Cablevision is poised to be acquired by French telecom group Altice in a $17.7 billion deal that marks the latest consolidation of cable ownership in the U.S.
News of the deal was reported Wednesday by the New York Times and other outlets. Industry sources said the deal came together relatively quickly and was expected to be unveiled as early as Thursday. A rep for Cablevision did not immediately return a request for comment.
Altice made waves in the U.S. earlier this year when it swooped in to buy mid-sized U.S. cable operator Suddenlink, a purchase that surprised the domestic TV biz.
Cablevision is the nation’s fourth-largest cable operator with 2.8 million subscribers, concentrated in New York, New Jersey and Connecticut. The company has long been a pillar and pioneer of the cable business, found in 1973 with 1,500 customers on Long Island. The company is controlled by the Dolan family, which has deep roots in the New York area with holdings that range from the New York Knicks and New York Rangers sports teams to Madison Square Garden to the AMC Networks cable group.
The Dolan family has moved to separate its cable system holdings from other assets, spinning of the sports teams and MSG into a separate entity and AMC Networks as a separate publicly held entity. But the sale of its cable company marks the end of an era for the company led by founder and chairman Charles Dolan, who was one of the forces behind the growth of the industry in the 1970s and ’80s.
Altice has been making waves in the past few years on both sides of the Atlantic under the leadership of French-Israeli mogul Patrick Drahi, who has been on a telecom acquisition spree in Europe. Altice in May bought 70% of Suddenlink, which has about 1.5 million subscribers, in a $9.1 billion deal that was seen as a high price tag and an indication of Drahi’s interest in breaking into the U.S. market.
Altice also made a run at Time Warner Cable this year before Charter Communications set its $57 billion acquisition of the nation’s second-largest cable operator.
Cablevision had been seen as a prime acquisition target, with speculation that Comcast would make a run at it after its attempt to buy Time Warner Cable was squashed by federal regulators.
Cablevision CEO James Dolan, son of Charles Dolan, signaled the family’s interest in selling in May when he remarked at the NCTA’s annual confab during a panel session with other cable titans that Cablevision should merge with Time Warner Cable.
“I’m sure I’ll talk to (TW Cable) about the value of it, because I think it’s there.
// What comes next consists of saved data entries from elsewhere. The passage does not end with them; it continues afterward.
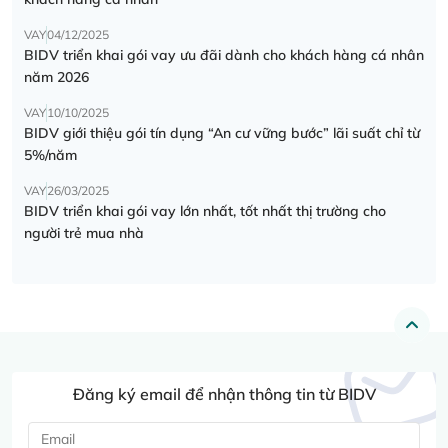
VAY
04/12/2025
BIDV triển khai gói vay ưu đãi dành cho khách hàng cá nhân
năm 2026
VAY
10/10/2025
BIDV giới thiệu gói tín dụng “An cư vững bước” lãi suất chỉ từ
5%/năm
VAY
26/03/2025
BIDV triển khai gói vay lớn nhất, tốt nhất thị trường cho
người trẻ mua nhà
Đăng ký email để nhận thông tin từ BIDV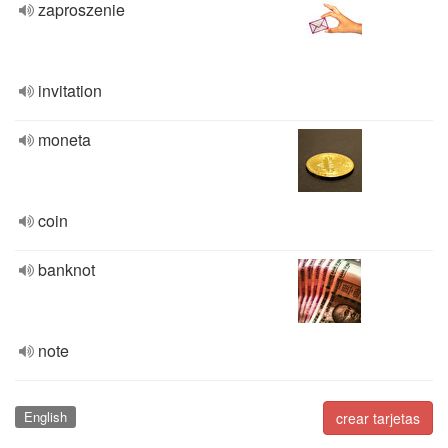
zaproszenie
invitation
moneta
coin
banknot
note
English
crear tarjetas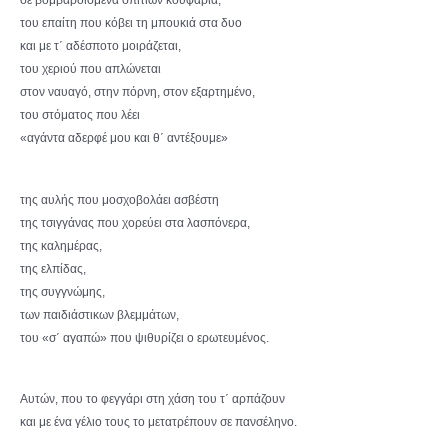
του επαίτη που κόβει τη μπουκιά στα δυο
και με τ΄ αδέσποτο μοιράζεται,
του χεριού που απλώνεται
στον ναυαγό, στην πόρνη, στον εξαρτημένο,
του στόματος που λέει
«αγάντα αδερφέ μου και θ΄ αντέξουμε»
της αυλής που μοσχοβολάει ασβέστη
της τσιγγάνας που χορεύει στα λασπόνερα,
της καλημέρας,
της ελπίδας,
της συγγνώμης,
των παιδιάστικων βλεμμάτων,
του «σ΄ αγαπώ» που ψιθυρίζει ο ερωτευμένος.
Αυτών, που το φεγγάρι στη χάση του τ΄ αρπάζουν
και με ένα γέλιο τους το μετατρέπουν σε πανσέληνο.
I think we can prove it and we’ll see what happens,” Dolan later told CNBC. But days later, Time Warner and Charter tied the knot.
The merger mania among cable operators at a time of dramatic changes in the pay TV landscape has also spurred an renewed focus on the possibility of content heavyweights bulking up in response. Sony Pictures Entertainment, AMC Networks, Starz, Scripps Networks Interactive Discovery Communications, Lionsgate and even CBS and Time Warner are all seen as potential takeover targets (or acquirers in the case of the larger companies) in the coming years.